The notary, making a speaking-trumpet of his hands, shouted:

“Have you got them?”

Hautot Senior made no response.

Then César, turning toward the keeper, said to him:

“Just go and assist him, Joseph. We must keep walking in a straight line. We'll wait.”

And Joseph, an old stump of a man, lean and knotty, all of whose joints formed protuberances, proceeded at an easy pace down the ravine, searching at every opening through which a passage could be effected with the cautiousness of a fox. Then, suddenly, he cried:

“Oh! come! come! an unfortunate thing has occurred.”

They all hurried forward, plunging through the briers.

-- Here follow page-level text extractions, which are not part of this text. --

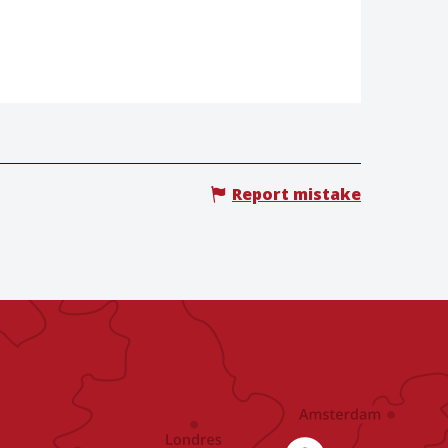
Report mistake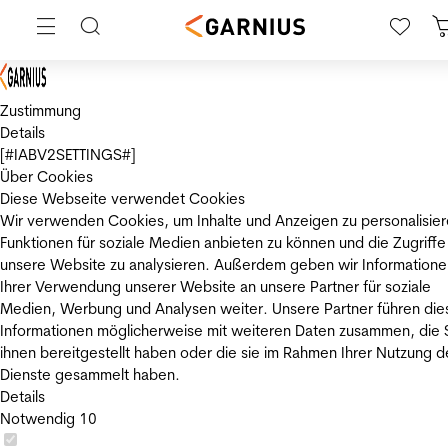
Zustimmung
Details
[#IABV2SETTINGS#]
Über Cookies
Diese Webseite verwendet Cookies
Wir verwenden Cookies, um Inhalte und Anzeigen zu personalisier
Funktionen für soziale Medien anbieten zu können und die Zugriffe
unsere Website zu analysieren. Außerdem geben wir Informatione
Ihrer Verwendung unserer Website an unsere Partner für soziale
Medien, Werbung und Analysen weiter. Unsere Partner führen die
Informationen möglicherweise mit weiteren Daten zusammen, die 
ihnen bereitgestellt haben oder die sie im Rahmen Ihrer Nutzung d
Dienste gesammelt haben.
Details
Notwendig
10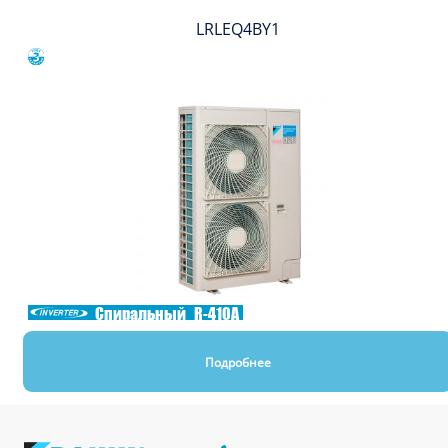
LRLEQ4BY1
Сравнить
Спиральный
R-410A
Подробнее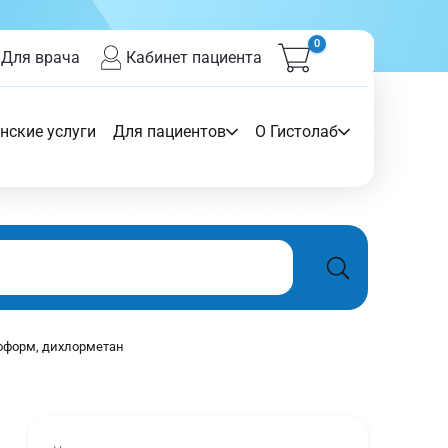
0
Для врача
Кабинет пациента
нские услуги
Для пациентов
О Гистолаб
роформ, дихлорметан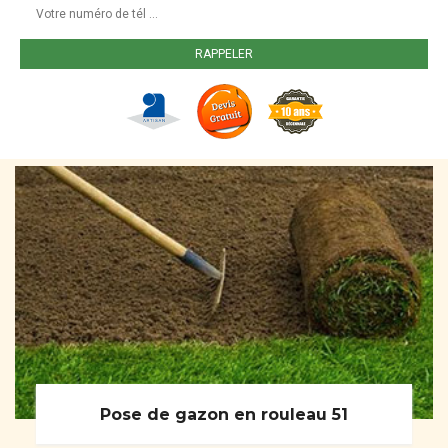
Pose de gazon en rouleau 51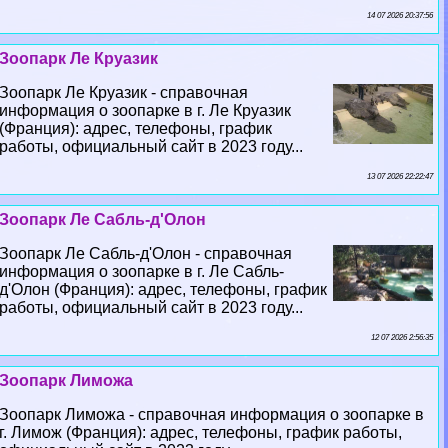
14 07 2026 20:37:56
Зоопарк Ле Круазик
Зоопарк Ле Круазик - справочная
информация о зоопарке в г. Ле Круазик
(Франция): адрес, телефоны, график
работы, официальный сайт в 2023 году...
13 07 2026 22:22:47
Зоопарк Ле Сабль-д'Олон
Зоопарк Ле Сабль-д'Олон - справочная
информация о зоопарке в г. Ле Сабль-
д'Олон (Франция): адрес, телефоны, график
работы, официальный сайт в 2023 году...
12 07 2026 2:56:35
Зоопарк Лиможа
Зоопарк Лиможа - справочная информация о зоопарке в
г. Лимож (Франция): адрес, телефоны, график работы,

The elder Hautot, who had fallen on his side, in a fainting condition, kept both his hands over his stomach, from which flowed down upon the grass through the linen vest torn by the lead, long streamlets of blood. As he was laying down his gun, in order to seize the partridge within reach of him, he had let the firearm fall, and the second discharge, going off with the shock, had torn open his entrails. They drew him out of the trench; they removed his clothes and they saw a frightful wound, through which the intestines came out. Then, after having bandaged him the best way they could, they brought him back to his own house, and awaited the doctor, who had been sent for, as well as a priest.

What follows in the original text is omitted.